2017年8月29日火曜日

バルセロナのテロを阻止できず キリスト教徒は犠牲者追悼儀式に涙するだけ


イタリアへの峠越で有名なモンスニ(Mont Cenis)峠へは登らないでフランス側のアルクの谷をさら奥に進んでいくと悪魔の像が市庁舎の前に置かれたベッサン(Bessant)の集落まで行く。そこで、フランスのロワール地方のトゥールの町からヴァカンスでやってきたという中年の夫婦に出会った。歩きながらであったが久しぶりにフランス語を話せた。話はもっか話題のバルセロナでのイスラム主義者によるテロ殺害事件となった。フランス人一般の中に少数派であるが、イスラム教徒がイスラム主義者のテロと同一視するというヒステリックな傾向が出てきつつあることが心配される。モロッコ人の青年はバルセロナで14人を殺害、その末に昨日(22日)に警察に青年は射殺されたことが報道された。
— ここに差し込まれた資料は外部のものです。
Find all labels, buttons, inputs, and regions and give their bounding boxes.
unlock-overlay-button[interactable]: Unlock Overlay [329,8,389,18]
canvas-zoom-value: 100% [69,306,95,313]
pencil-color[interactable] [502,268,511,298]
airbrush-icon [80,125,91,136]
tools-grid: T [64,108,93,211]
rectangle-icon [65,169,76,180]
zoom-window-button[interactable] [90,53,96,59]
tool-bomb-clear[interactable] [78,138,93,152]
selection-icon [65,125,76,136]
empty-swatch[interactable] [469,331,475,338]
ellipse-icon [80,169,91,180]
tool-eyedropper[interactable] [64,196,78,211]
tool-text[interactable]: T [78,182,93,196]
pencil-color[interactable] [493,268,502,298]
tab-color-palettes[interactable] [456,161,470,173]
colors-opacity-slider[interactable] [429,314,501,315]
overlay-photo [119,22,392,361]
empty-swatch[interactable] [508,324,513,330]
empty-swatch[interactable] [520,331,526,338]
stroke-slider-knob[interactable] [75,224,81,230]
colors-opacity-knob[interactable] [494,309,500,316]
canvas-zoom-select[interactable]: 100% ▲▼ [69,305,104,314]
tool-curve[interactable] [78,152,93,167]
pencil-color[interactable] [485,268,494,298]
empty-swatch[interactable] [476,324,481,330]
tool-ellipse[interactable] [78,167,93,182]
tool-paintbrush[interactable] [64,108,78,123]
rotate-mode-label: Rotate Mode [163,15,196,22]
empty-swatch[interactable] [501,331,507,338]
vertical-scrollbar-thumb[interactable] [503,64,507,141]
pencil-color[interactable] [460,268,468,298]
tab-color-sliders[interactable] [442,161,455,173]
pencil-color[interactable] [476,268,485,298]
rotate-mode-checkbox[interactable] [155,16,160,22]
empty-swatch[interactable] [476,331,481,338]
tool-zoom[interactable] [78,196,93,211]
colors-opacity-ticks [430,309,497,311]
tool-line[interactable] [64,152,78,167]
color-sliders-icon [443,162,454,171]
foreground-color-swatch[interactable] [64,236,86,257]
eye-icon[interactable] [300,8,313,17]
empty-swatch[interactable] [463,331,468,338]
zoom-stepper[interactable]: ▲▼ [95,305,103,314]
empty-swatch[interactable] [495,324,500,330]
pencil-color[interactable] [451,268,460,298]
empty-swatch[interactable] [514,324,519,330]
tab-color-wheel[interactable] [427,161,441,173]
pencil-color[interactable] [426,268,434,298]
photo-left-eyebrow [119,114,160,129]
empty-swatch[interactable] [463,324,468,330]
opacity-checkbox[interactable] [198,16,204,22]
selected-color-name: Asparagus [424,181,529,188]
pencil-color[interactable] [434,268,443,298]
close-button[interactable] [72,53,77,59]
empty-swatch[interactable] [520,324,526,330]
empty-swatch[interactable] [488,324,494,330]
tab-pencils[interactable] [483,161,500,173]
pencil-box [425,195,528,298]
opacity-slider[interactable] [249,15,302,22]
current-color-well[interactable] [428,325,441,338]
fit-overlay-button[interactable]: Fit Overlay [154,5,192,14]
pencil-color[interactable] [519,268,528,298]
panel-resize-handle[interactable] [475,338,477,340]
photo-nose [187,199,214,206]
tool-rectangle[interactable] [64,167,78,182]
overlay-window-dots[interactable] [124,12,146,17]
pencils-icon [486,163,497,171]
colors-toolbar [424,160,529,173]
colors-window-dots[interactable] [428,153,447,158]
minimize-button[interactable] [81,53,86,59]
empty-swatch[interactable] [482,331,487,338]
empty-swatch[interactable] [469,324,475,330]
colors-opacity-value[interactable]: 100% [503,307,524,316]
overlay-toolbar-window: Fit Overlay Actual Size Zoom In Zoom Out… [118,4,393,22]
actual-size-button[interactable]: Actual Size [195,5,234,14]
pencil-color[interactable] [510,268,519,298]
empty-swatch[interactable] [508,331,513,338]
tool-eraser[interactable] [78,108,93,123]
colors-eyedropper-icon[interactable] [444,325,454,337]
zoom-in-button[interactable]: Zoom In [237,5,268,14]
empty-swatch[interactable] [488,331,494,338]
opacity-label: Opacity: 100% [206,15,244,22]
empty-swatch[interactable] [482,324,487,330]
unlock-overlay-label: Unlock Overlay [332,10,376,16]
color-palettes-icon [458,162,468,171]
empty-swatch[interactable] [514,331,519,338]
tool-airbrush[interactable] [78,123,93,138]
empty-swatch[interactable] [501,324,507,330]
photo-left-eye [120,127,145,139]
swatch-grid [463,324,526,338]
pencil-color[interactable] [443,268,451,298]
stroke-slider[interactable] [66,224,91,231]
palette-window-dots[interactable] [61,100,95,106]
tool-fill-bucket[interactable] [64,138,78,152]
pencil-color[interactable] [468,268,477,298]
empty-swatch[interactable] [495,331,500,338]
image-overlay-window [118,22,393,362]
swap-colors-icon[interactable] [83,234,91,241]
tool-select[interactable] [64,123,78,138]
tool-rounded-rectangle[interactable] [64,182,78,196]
今や、一度テロリストと名付けられると、それは生きて逮捕される事はなく、裁判も無しに撃ち殺されるのが当然視されている。このことを誰もが当然の如く疑問に思わない。この現象をキリスト教徒はどのように考えるのか?トールから来た夫婦に聞いてみたのである。https://www.facebook.com/photo.php?画像に含まれている可能性があるもの:山、空、木、草、屋外、自然fbid=1093731004097245&set=pcb.1093757200761292&type=3&theater

エレーヌという婦人の言うには、キリスト教の聖書には人間を殺してはならないとあるのだという。人間を殺害することを否定している。悪魔を殺害して良いとは言っていない。殺すのでは無くて排除し追放するのだということであった。一度、テロリストと悪魔視されると排除や追放されるのではなく殺害されることは、すでに現代の法律でも理解し難いものであり、キリスト教の教えにも反するのだという。旦那の方は私達のこの会話を聞いていたが、ついに口を開き、こんな美しい風景を見た方が良いと、婦人に話して先を急がせた。

このカトリックの婦人から非常に素晴らしい返答が有ったので、私は貴方は神学を勉強したのですか?と質問した。婦人は少しだけ勉強しましたと答えている。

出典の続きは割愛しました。